Notre vigilance se portera aussi sur la protection des intérêts des régions ultra-périphériques, les pays et territoires d'outre-mer (PTOM), et sur tout ce qui pourrait accélérer la convergence sociale, notamment dans les pays dits du Sud. Le sujet a été discuté puis transmis à Charles Michel, ce qui devrait permettre aux chefs d'Etat et de gouvernement de trouver un accord d'ici au printemps.

Avant de répondre à vos questions sur la politique étrangère, je vous en donne déjà le menu. Les chefs d'Etat ou de gouvernement ont abordé la situation du Sahel, celle de la Russie, après le sommet en format Normandie du 9 décembre, de la Turquie également et de ses activités dans les eaux de Chypre, et ont rappelé leur solidarité à l'Albanie, après le tremblement de terre qu'elle a subi, et salué l'annonce par la Commission d'une conférence des donateurs qui devrait se tenir mi-janvier à Tirana.

Pour ce qui est du commerce, les chefs d'Etat ou de gouvernement ont exprimé leurs préoccupations quant à la paralysie du mécanisme de règlement des différends de l'OMC. Un sommet de la zone euro a été organisé en format inclusif. La déclaration adoptée salue les travaux réalisés au sein de l'Eurogroupe sur l'approfondissement de la zone euro et appelle à la poursuite des travaux sur les réformes du mécanisme européen de stabilité. Le président de la République a rappelé que le budget de la zone euro doit être, selon nous, un instrument de convergence, mais aussi de stabilisation. Le dialogue sur la nature juridique de cet objet et le caractère ouvert de son financement se poursuit, de sorte à pouvoir brancher de nouvelles sources de financement sur ce budget, sans avoir à en attendre la fin en 2027.

Enfin, une session du Conseil européen en format article 50 a été organisée, au lendemain des élections, qui ont réaligné le peuple britannique et son parlement. Nous pensons que de meilleures conditions sont réunies pour organiser une sortie ordonnée du Royaume-Uni et poser les principes clairs de la relation future. Nous cherchons à établir une relation intense. Nous avons organisé le cadre de ces négociations autour de Michel Barnier, avec une structure qui assure une cohérence d'ensemble et l'unité des Etats membres et un négociateur unique, pour éviter que les sujets sur lesquels nous pouvons avoir un effet levier soient retirés de la table des négociations. Nous avons rappelé que nous voulions une relation commerciale ambitieuse, mais qu'elle serait conditionnée au respect des conditions de concurrence équitables - "zéro tarif, zéro quota et zéro dumping". Cette relation promet d'être assez unique au monde, dans la mesure où l'intensité des liens commerciaux entre le Royaume-Uni et l'Union européenne est sans équivalent.
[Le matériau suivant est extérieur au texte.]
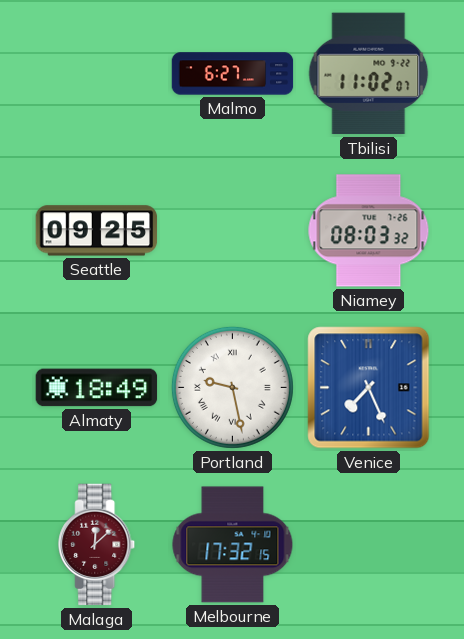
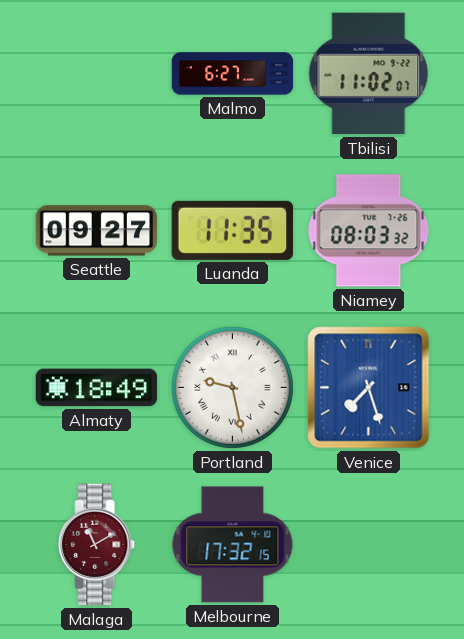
Seattle: 09:25 -> 09:27
Luanda: none -> 11:35
Venice: 7:26 -> 7:27
Malaga: 12:08 -> 11:10
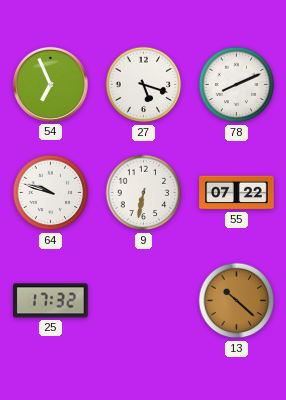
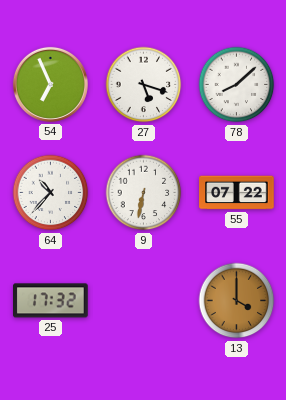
78: 8:11 -> 8:08
64: 9:48 -> 10:37
13: 10:22 -> 4:00
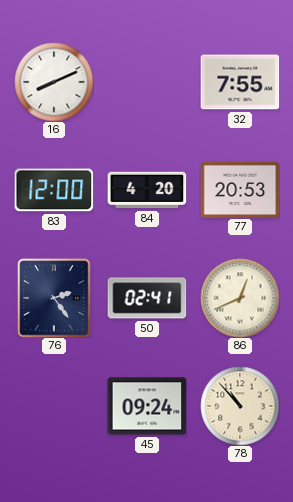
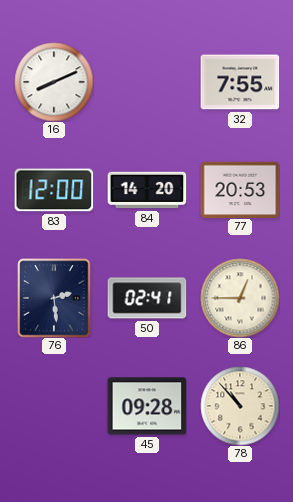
84: 4:20 -> 14:20
76: 2:24 -> 2:29
86: 12:41 -> 12:45
45: 09:24 -> 09:28
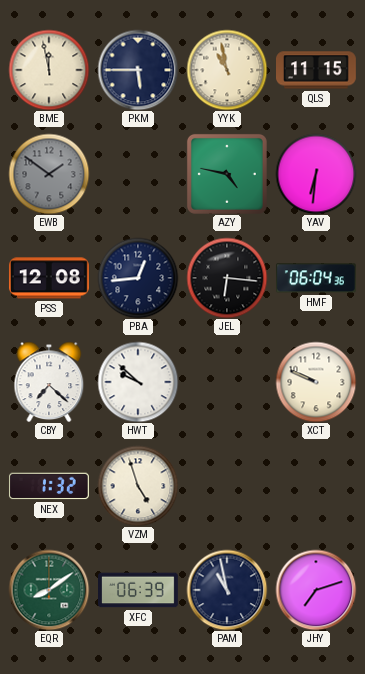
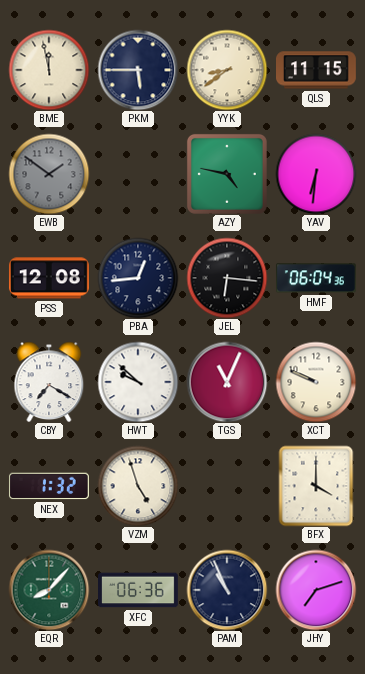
YYK: 10:58 -> 8:39
CBY: 7:22 -> 7:20
TGS: none -> 11:04
BFX: none -> 4:00
EQR: 8:09 -> 8:07
XFC: 06:39 -> 06:36
PAM: 10:58 -> 10:56
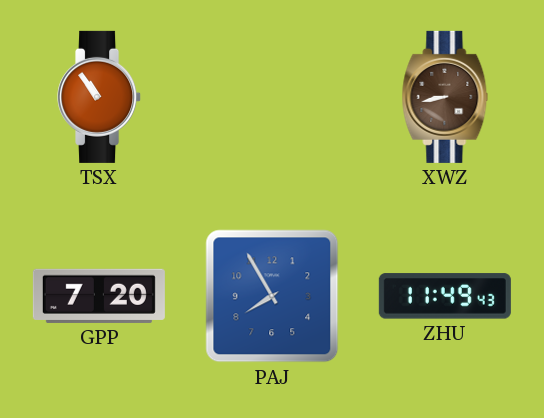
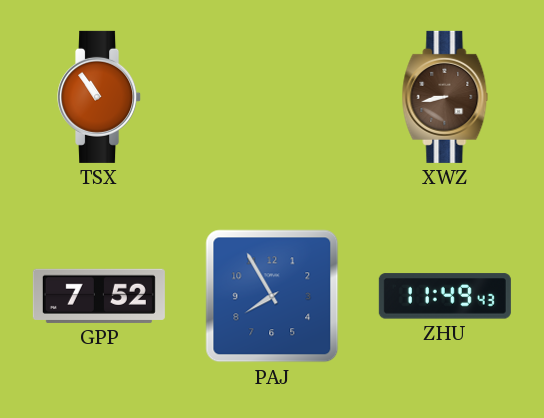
GPP: 7:20 -> 7:52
S'il faudra l'équilibrer dans le domaine commercial, ce devra également être le cas pour la pêche ou le partenariat de sécurité. Il sera important que l'Union européenne reste aussi unie qu'elle l'est aujourd'hui.

Mme la présidente Sabine Thillaye. S'agissant du cadre financier pluriannuel, la question de la suppression du système des rabais a-t-elle été évoquée ? C'est un sujet auquel tiennent la France, l'Espagne et l'Italie, quand l'Allemagne souhaite, quant à elle, maintenir le système en l'état.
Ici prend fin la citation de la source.